If the method is offered through expert testimony, yes. FRE 702, amended December 1, 2023, requires the proponent to show by a preponderance that the testimony rests on reliable principles and methods and reflects a reliable application of those methods to the facts of the case. Daubert v. Merrell Dow Pharmaceuticals (509 U.S. 579, 1993) gives courts five gatekeeping factors, including whether the technique can be tested and its known or potential error rate. AI struggles most on error rate and reproducibility - a rules-based detection score with a 60-85% false-positive rate hands the opposing expert the error-rate argument. A defined, deterministic, phase-structured investigation with logged reasoning is testable and reconstructable for the specific claim. Note that some states still apply the Frye general-acceptance standard instead.

### How does using AI in claims handling affect bad-faith exposure?

It cuts both ways. Under the NAIC Unfair Claims Settlement Practices Act (Model #900), an insurer must adopt reasonable standards for the prompt investigation of claims and cannot refuse to pay without a reasonable investigation. AI that fully investigates flagged claims in hours rather than weeks, and lifts coverage from roughly 25% to 100% of flags, strengthens the reasonable-and-prompt-investigation defense. The danger is the opposite pattern. In Lokken, the bad-faith theory was that claim handling was dominated by automated outputs despite promises of individualized expert or professional review. AI used to replace individualized judgment, with weak override governance, fuels an unreasonableness argument. The defensible design is a documented human sign-off on a finding the reviewer could actually read and override.

### What records should an insurer keep to defend an AI-assisted claim decision?

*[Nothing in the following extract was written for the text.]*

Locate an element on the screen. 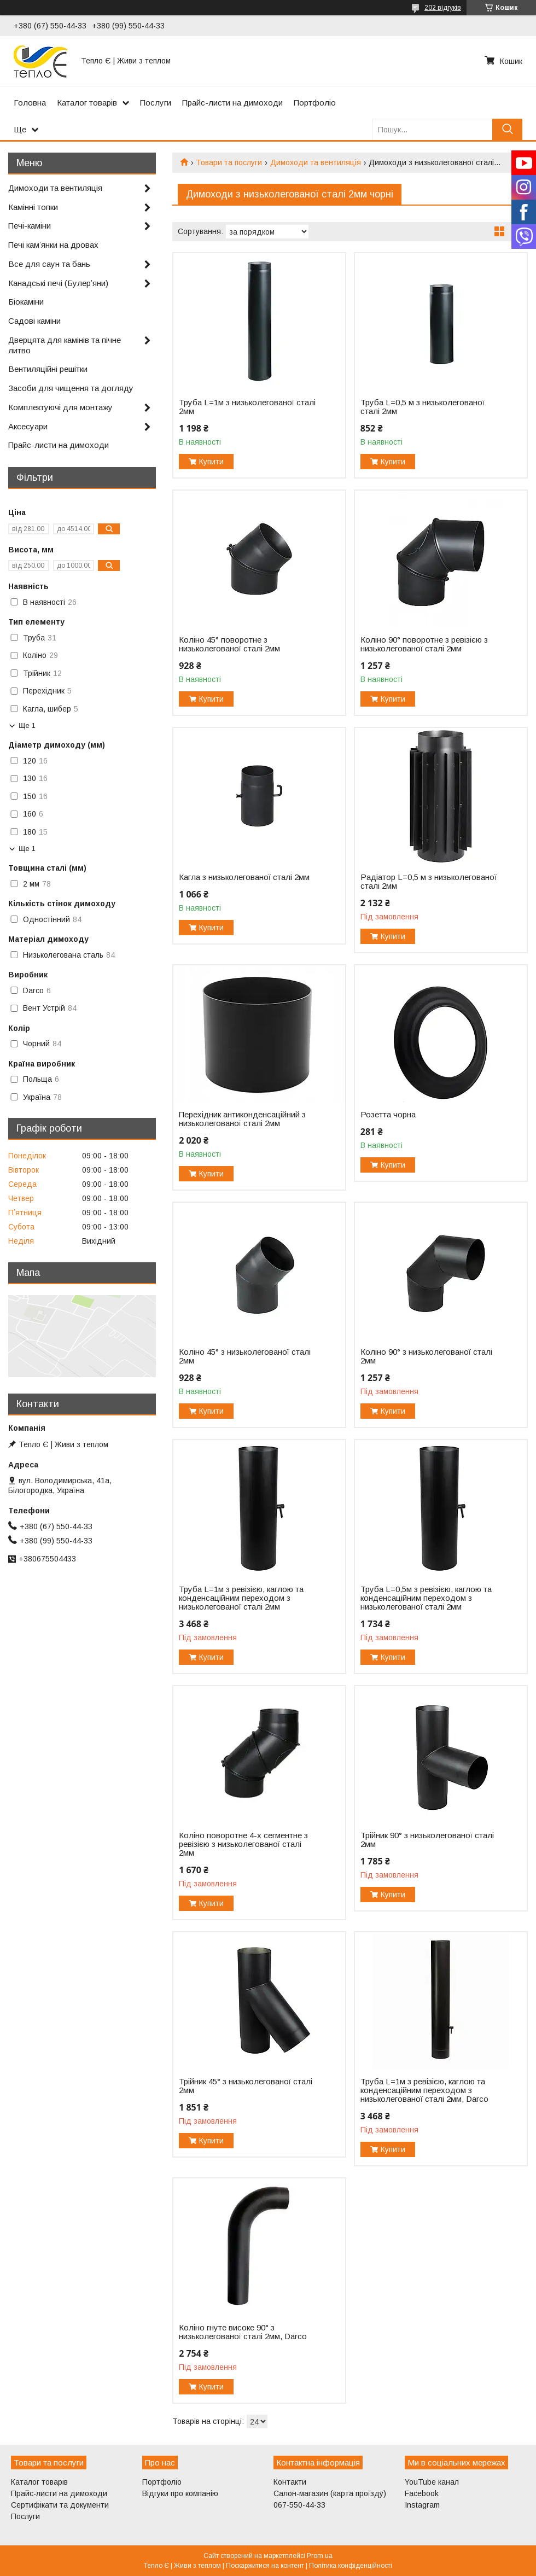  Коліно поворотне 4-х сегментне з ревізією з низьколегованої сталі 2мм is located at coordinates (243, 1844).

Keep a contemporaneous, per-decision audit trail: the sources the investigation drew on, the reasoning that connected them, timestamps, the model or phase version used, and a visible record of the human reviewer's sign-off or override. This is what lets a custodian or SIU lead lay the FRE 803(6) foundation, satisfies FRE 901(b)(9)'s produces-an-accurate-result requirement, and supplies the testability a Daubert inquiry wants. It is also what a litigation hold now has to preserve - model-call logs and prompts are discoverable artifacts, so retention has to be designed in, not left ephemeral. National Law Review commentary advises insurers to be ready to document AI training, policies and procedures, bias auditing, and output monitoring. A system that is audit-trail-native by design produces these records as a byproduct of running.

### Is a fraud-detection score enough to defend a claim denial in court?

Generally no. A detection score from a tool like FRISS, Shift, or Verisk tells you a claim is suspicious; it is not, by itself, a documented investigation. Detection sits upstream; investigation sits downstream. The score's model features are rarely reconstructable as a per-claim decision trail, so you cannot easily authenticate it under FRE 901(b)(9) or rebut a trustworthiness challenge under FRE 803(6)(E), and the high false-positive rate invites a Daubert error-rate attack. Under Model #900, a denial needs a reasonable, individualized investigation, not just a flag. The defensible artifact is the downstream investigation that takes the flag and produces a reconstructable finding the carrier acted on. Detection and investigation are complementary layers; carriers run both, and only the investigation layer produces the record a court tests.